--- Given entries Enclosed Below ---

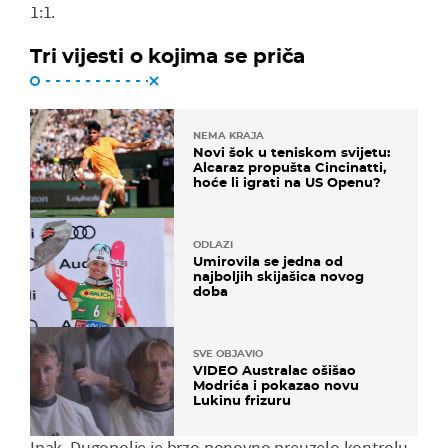
1:1.
Tri vijesti o kojima se priča
NEMA KRAJA
Novi šok u teniskom svijetu:
Alcaraz propušta Cincinatti,
hoće li igrati na US Openu?
ODLAZI
Umirovila se jedna od
najboljih skijašica novog
doba
SVE OBJAVIO
VIDEO Australac ošišao
Modrića i pokazao novu
Lukinu frizuru
Ipak, Dugopolje je brzo ponovno preuzelo kontrolu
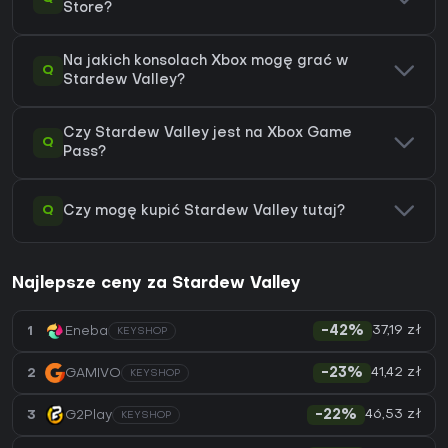
Store?
Na jakich konsolach Xbox mogę grać w
Q
Stardew Valley?
Czy Stardew Valley jest na Xbox Game
Q
Pass?
Q
Czy mogę kupić Stardew Valley tutaj?
Najlepsze ceny za Stardew Valley
37,19 zł
1
Eneba
-42%
KEYSHOP
41,42 zł
2
GAMIVO
-23%
KEYSHOP
46,53 zł
3
G2Play
-22%
KEYSHOP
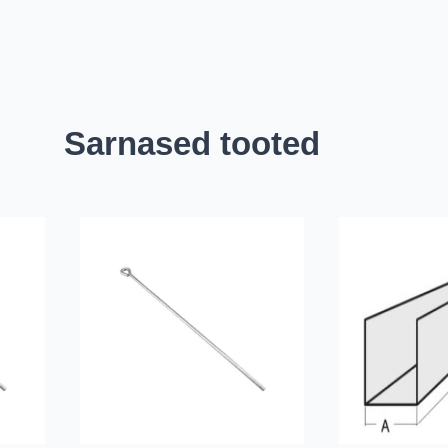
Sarnased tooted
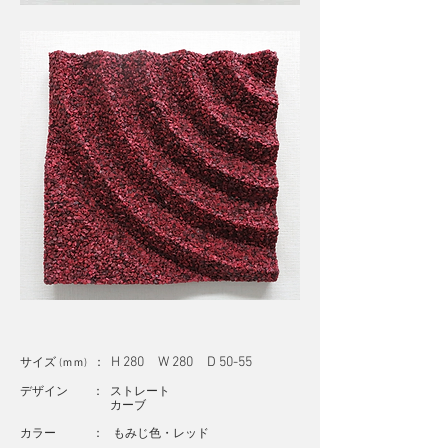
H 280 W 280 D 50-55
サイズ
：
(ｍｍ)
デザイン ： ストレート
カーブ
カラー ： もみじ色・レッド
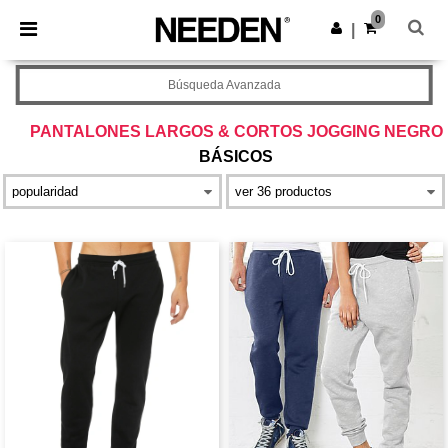
×
App de Needen
0
Descargar app
|
¡Mejores precios en app!
Búsqueda Avanzada
PANTALONES LARGOS & CORTOS JOGGING NEGRO
BÁSICOS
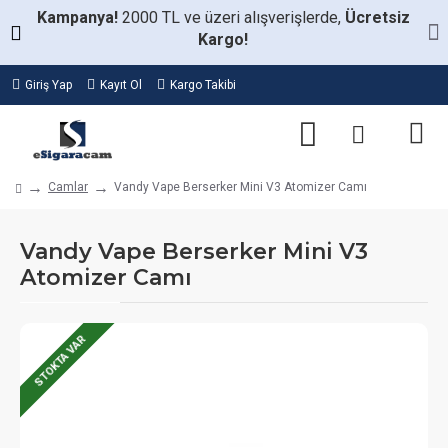
Kampanya!
2000 TL ve üzeri alışverişlerde,
Ücretsiz
Kargo!
Giriş Yap
Kayıt Ol
Kargo Takibi
Camlar
Vandy Vape Berserker Mini V3 Atomizer Camı
Vandy Vape Berserker Mini V3
Atomizer Camı
STOKTA VAR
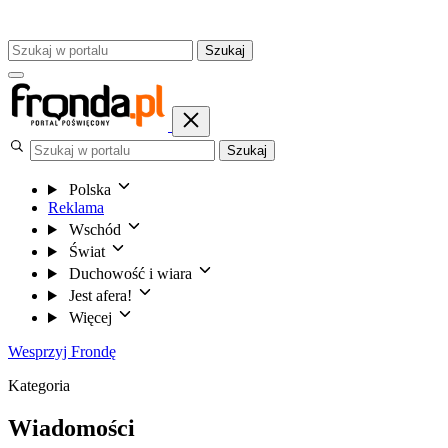
Szukaj
Szukaj
Polska
Reklama
Wschód
Świat
Duchowość i wiara
Jest afera!
Więcej
Wesprzyj Frondę
Kategoria
Wiadomości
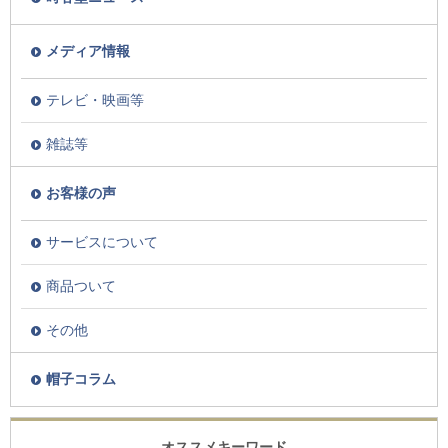
メディア情報
テレビ・映画等
雑誌等
お客様の声
サービスについて
商品ついて
その他
帽子コラム
オススメキーワード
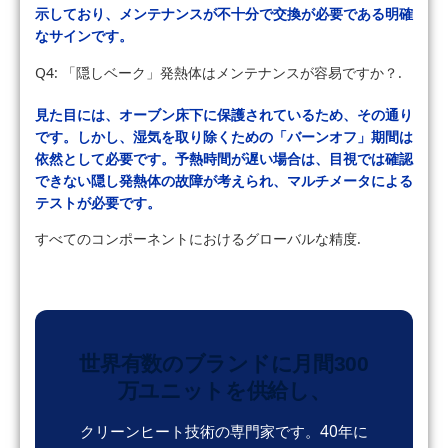
示しており、メンテナンスが不十分で交換が必要である明確
なサインです。
Q4: 「隠しベーク」発熱体はメンテナンスが容易ですか？.
見た目には、オーブン床下に保護されているため、その通り
です。しかし、湿気を取り除くための「バーンオフ」期間は
依然として必要です。予熱時間が遅い場合は、目視では確認
できない隠し発熱体の故障が考えられ、マルチメータによる
テストが必要です。
すべてのコンポーネントにおけるグローバルな精度.
世界有数のブランドに月間300
万ユニットを供給し、
クリーンヒート技術の専門家です。40年に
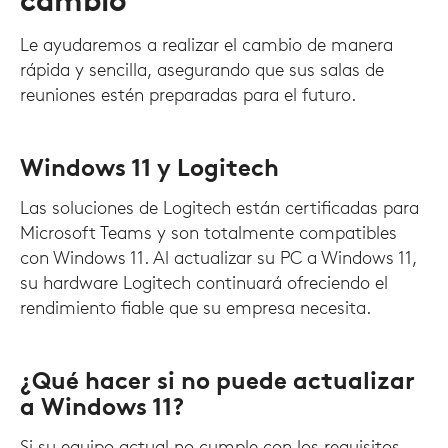
cambio
Le ayudaremos a realizar el cambio de manera
rápida y sencilla, asegurando que sus salas de
reuniones estén preparadas para el futuro.
Windows 11 y Logitech
Las soluciones de Logitech están certificadas para
Microsoft Teams y son totalmente compatibles
con Windows 11. Al actualizar su PC a Windows 11,
su hardware Logitech continuará ofreciendo el
rendimiento fiable que su empresa necesita.
¿Qué hacer si no puede actualizar
a Windows 11?
Si su equipo actual no cumple con los requisitos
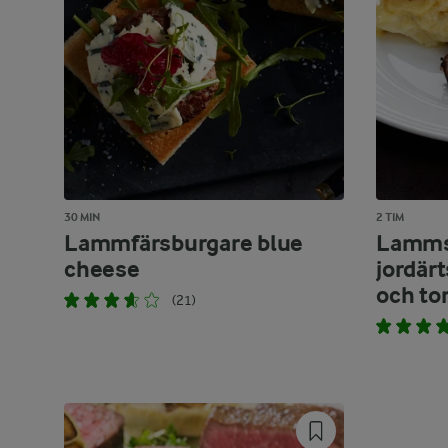
30 MIN
2 TIM
Lammfärsburgare blue
Lamms
cheese
jordär
och to
(21)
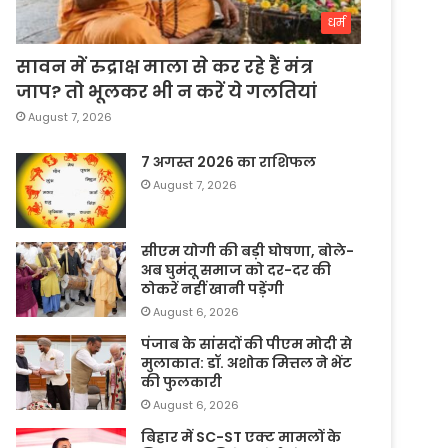
धर्म
सावन में रुद्राक्ष माला से कर रहे हैं मंत्र
जाप? तो भूलकर भी न करें ये गलतियां
August 7, 2026
7 अगस्त 2026 का राशिफल
August 7, 2026
सीएम योगी की बड़ी घोषणा, बोले-
अब घुमंतू समाज को दर-दर की
ठोकरें नहीं खानी पड़ेंगी
August 6, 2026
पंजाब के सांसदों की पीएम मोदी से
मुलाकात: डॉ. अशोक मित्तल ने भेंट
की फुलकारी
August 6, 2026
बिहार में SC-ST एक्ट मामलों के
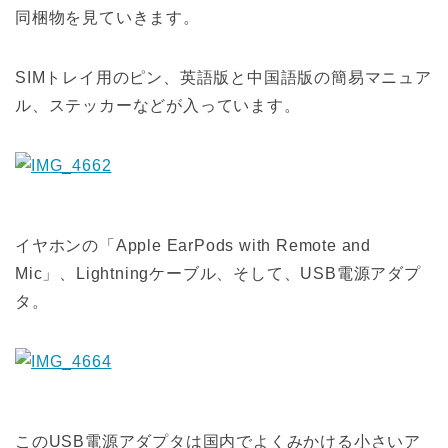
同梱物を見ていきます。
SIMトレイ用のピン、英語版と中国語版の簡易マニュア
ル、ステッカーなどが入っています。
イヤホンの「Apple EarPods with Remote and
Mic」、Lightningケーブル、そして、USB電源アダプ
タ。
このUSB電源アダプタは国内でよくみかける小さいア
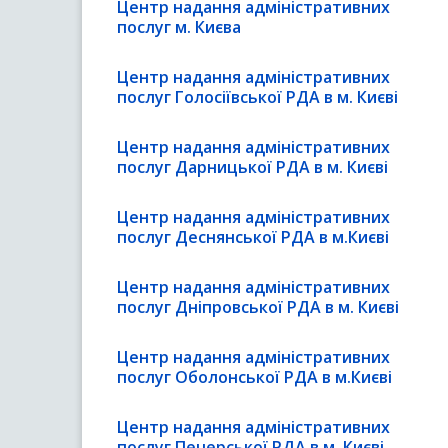
Центр надання адміністративних
послуг м. Києва
Центр надання адміністративних
послуг Голосіївської РДА в м. Києві
Центр надання адміністративних
послуг Дарницької РДА в м. Києві
Центр надання адміністративних
послуг Деснянської РДА в м.Києві
Центр надання адміністративних
послуг Дніпровської РДА в м. Києві
Центр надання адміністративних
послуг Оболонської РДА в м.Києві
Центр надання адміністративних
послуг Печерської РДА в м. Києві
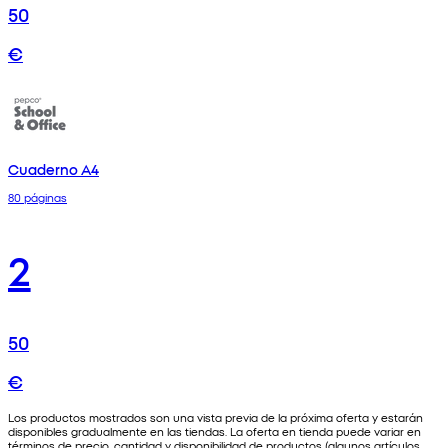
50
€
Cuaderno A4
80 páginas
2
50
€
Los productos mostrados son una vista previa de la próxima oferta y estarán
disponibles gradualmente en las tiendas. La oferta en tienda puede variar en
términos de precio, cantidad y disponibilidad de productos (algunos artículos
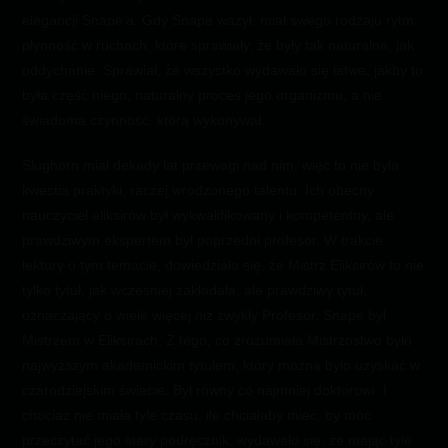
elegancji Snape’a. Gdy Snape ważył, miał swego rodzaju rytm,
płynność w ruchach, które sprawiały, że były tak naturalne, jak
oddychanie. Sprawiał, że wszystko wydawało się łatwe, jakby to
była część niego, naturalny proces jego organizmu, a nie
świadoma czynność, którą wykonywał.
Slughorn miał dekady lat przewagi nad nim, więc to nie była
kwestia praktyki, raczej wrodzonego talentu. Ich obecny
nauczyciel eliksirów był wykwalifikowany i kompetentny, ale
prawdziwym ekspertem był poprzedni profesor. W trakcie
lektury o tym temacie, dowiedziała się, że Mistrz Eliksirów to nie
tylko tytuł, jak wcześniej zakładała, ale prawdziwy tytuł,
oznaczający o wiele więcej niż zwykły Profesor. Snape był
Mistrzem w Eliksirach. Z tego, co zrozumiała Mistrzostwo było
najwyższym akademickim tytułem, który można było uzyskać w
czarodziejskim świecie. Był równy co najmniej doktorowi. I
chociaż nie miała tyle czasu, ile chciałaby mieć, by móc
przeczytać jego stary podręcznik, wydawało się, że mając tyle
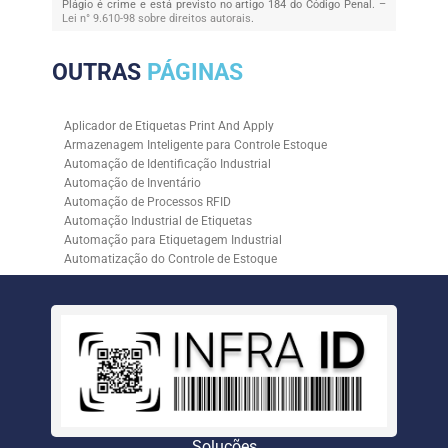
Plágio é crime e está previsto no artigo 184 do Código Penal. –
Lei n° 9.610-98 sobre direitos autorais
.
OUTRAS
PÁGINAS
Aplicador de Etiquetas Print And Apply
Armazenagem Inteligente para Controle Estoque
Automação de Identificação Industrial
Automação de Inventário
Automação de Processos RFID
Automação Industrial de Etiquetas
Automação para Etiquetagem Industrial
Automatização do Controle de Estoque
Controle de Estoque com RFID
Controle de Estoque com Sistemas Automatizados
Empresa de Automação de Etiquetagem
Empresa de Automação para Processos Logísticos
Empresa de Rastreabilidade Industrial
Empresa de Soluções para Etiquetagem
Empresa Especializada em Inventário de Estoque
Etiqueta RFID para Controle de Estoque
Gestão de Inventários Automatizada
Soluções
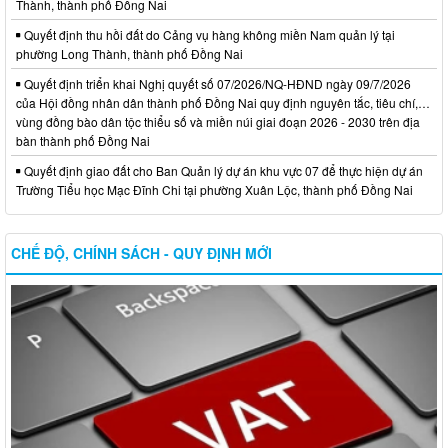
Thành, thành phố Đồng Nai
Quyết định thu hồi đất do Cảng vụ hàng không miền Nam quản lý tại
phường Long Thành, thành phố Đồng Nai
Quyết định triển khai Nghị quyết số 07/2026/NQ-HĐND ngày 09/7/2026
của Hội đồng nhân dân thành phố Đồng Nai quy định nguyên tắc, tiêu chí,…
vùng đồng bào dân tộc thiểu số và miền núi giai đoạn 2026 - 2030 trên địa
bàn thành phố Đồng Nai
Quyết định giao đất cho Ban Quản lý dự án khu vực 07 để thực hiện dự án
Trường Tiểu học Mạc Đĩnh Chi tại phường Xuân Lộc, thành phố Đồng Nai
CHẾ ĐỘ, CHÍNH SÁCH - QUY ĐỊNH MỚI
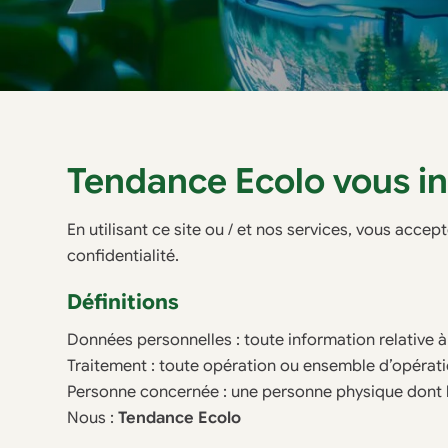
Tendance Ecolo vous i
En utilisant ce site ou / et nos services, vous acce
confidentialité.
Définitions
Données personnelles : toute information relative à
Traitement : toute opération ou ensemble d’opérat
Personne concernée : une personne physique dont l
Nous :
Tendance Ecolo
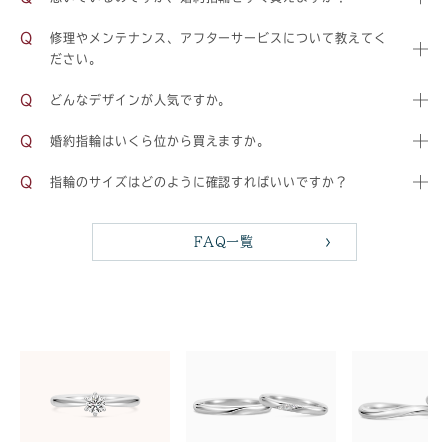
修理やメンテナンス、アフターサービスについて教えてく
ださい。
どんなデザインが人気ですか。
婚約指輪はいくら位から買えますか。
指輪のサイズはどのように確認すればいいですか？
FAQ一覧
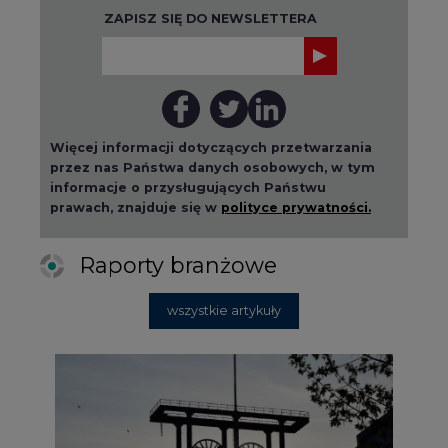
ZAPISZ SIĘ DO NEWSLETTERA
Więcej informacji dotyczących przetwarzania
przez nas Państwa danych osobowych, w tym
informacje o przysługujących Państwu
prawach, znajduje się w
polityce prywatności.
Raporty branżowe
wszystkie artykuły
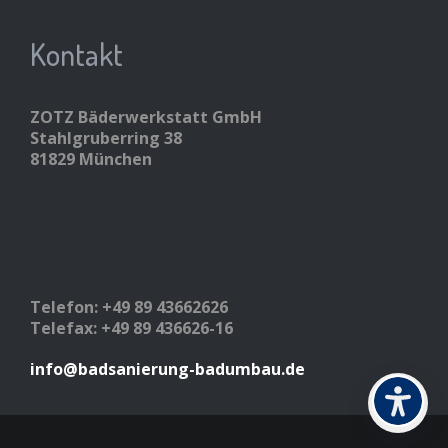
Kontakt
ZOTZ Bäderwerkstatt GmbH
Stahlgruberring 38
81829 München
Telefon: +49 89 43662626
Telefax: +49 89 436626-16
info@badsanierung-badumbau.de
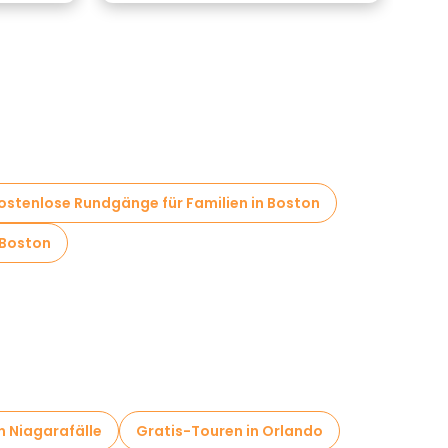
ostenlose Rundgänge für Familien in Boston
 Boston
n Niagarafälle
Gratis-Touren in Orlando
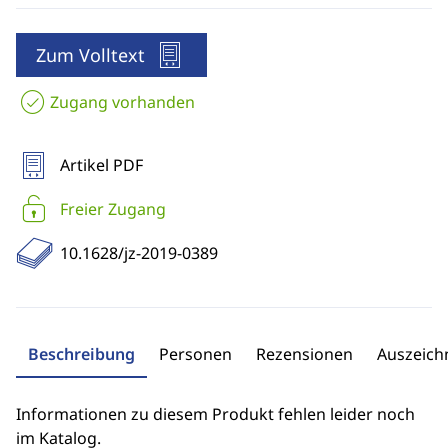
Zum Volltext
Zugang vorhanden
Artikel PDF
Freier Zugang
10.1628/jz-2019-0389
Beschreibung
Personen
Rezensionen
Auszeic
Informationen zu diesem Produkt fehlen leider noch
im Katalog.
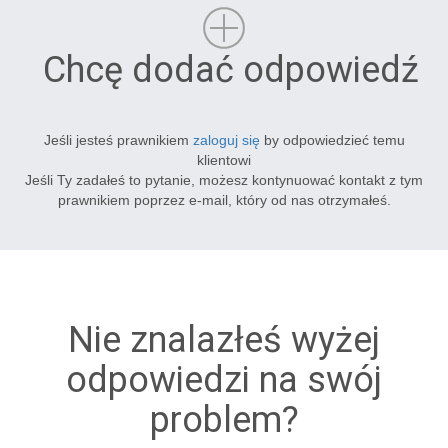
Chcę dodać odpowiedź
Jeśli jesteś prawnikiem
zaloguj się
by odpowiedzieć temu
klientowi
Jeśli Ty zadałeś to pytanie, możesz kontynuować kontakt z tym
prawnikiem poprzez e-mail, który od nas otrzymałeś.
Nie znalazłeś wyżej
odpowiedzi na swój
problem?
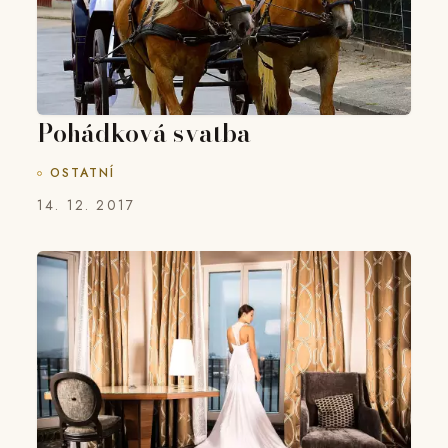
Pohádková svatba
OSTATNÍ
14. 12. 2017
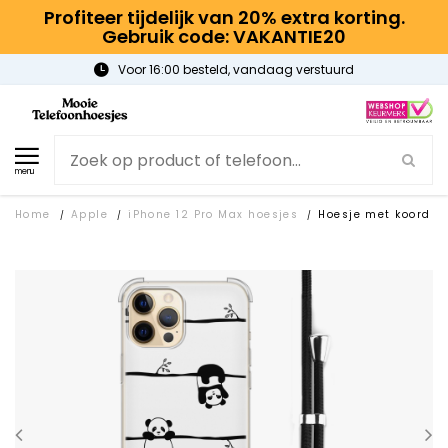
Profiteer tijdelijk van 20% extra korting.
Gebruik code: VAKANTIE20
Voor 16:00 besteld, vandaag verstuurd
menu
Home
Apple
iPhone 12 Pro Max hoesjes
Hoesje met koord
/
/
/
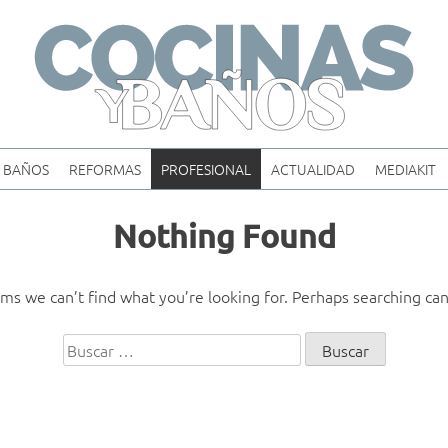
Skip
to
content
BAÑOS
REFORMAS
PROFESIONAL
ACTUALIDAD
MEDIAKIT
Nothing Found
ems we can’t find what you’re looking for. Perhaps searching can
Buscar:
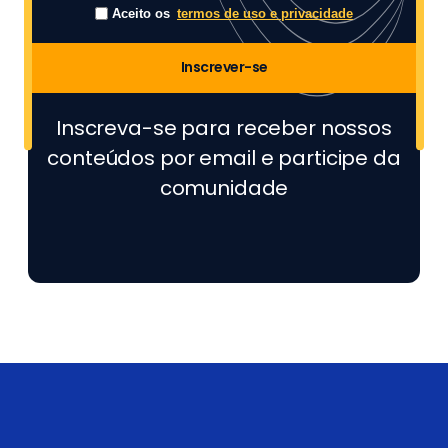
Aceito os
termos de uso e privacidade
Inscrever-se
Inscreva-se para receber nossos
conteúdos por email e participe da
comunidade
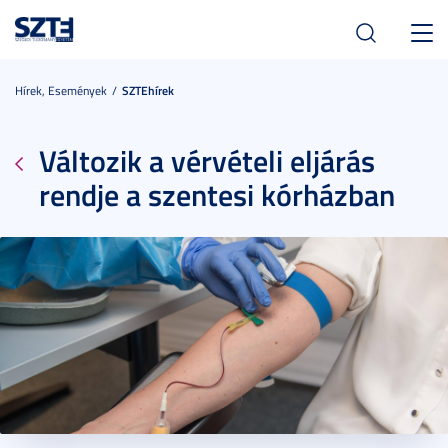
Toggl
navig
Hírek, Események
SZTEhírek
Változik a vérvételi eljárás
rendje a szentesi kórházban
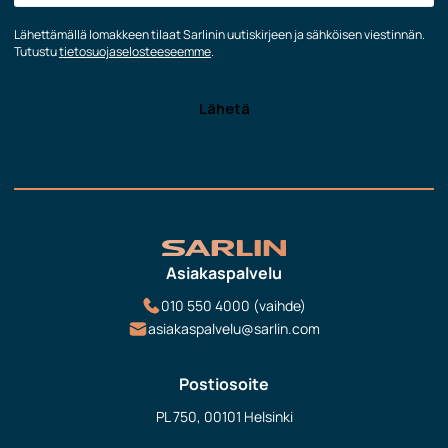
Lähettämällä lomakkeen tilaat Sarlinin uutiskirjeen ja sähköisen viestinnän.
Tutustu
tietosuojaselosteeseemme
.
Asiakaspalvelu
010 550 4000 (vaihde)
asiakaspalvelu@sarlin.com
Postiosoite
PL 750, 00101 Helsinki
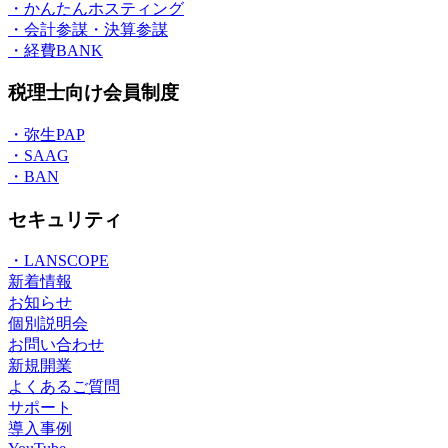
・かんたんホスティング
・会計参謀・決算参謀
・経費BANK
税理士向け会員制度
・弥生PAP
・SAAG
・BAN
セキュリティ
・LANSCOPE
新着情報
お知らせ
個別説明会
お問い合わせ
新規開業
よくあるご質問
サポート
導入事例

--- End of Enclosed Given entries ---

◆ **Requirement**: The only acceptable answer is a number: how many lines in the data above hold the word "thành".

◆ **Response**: 5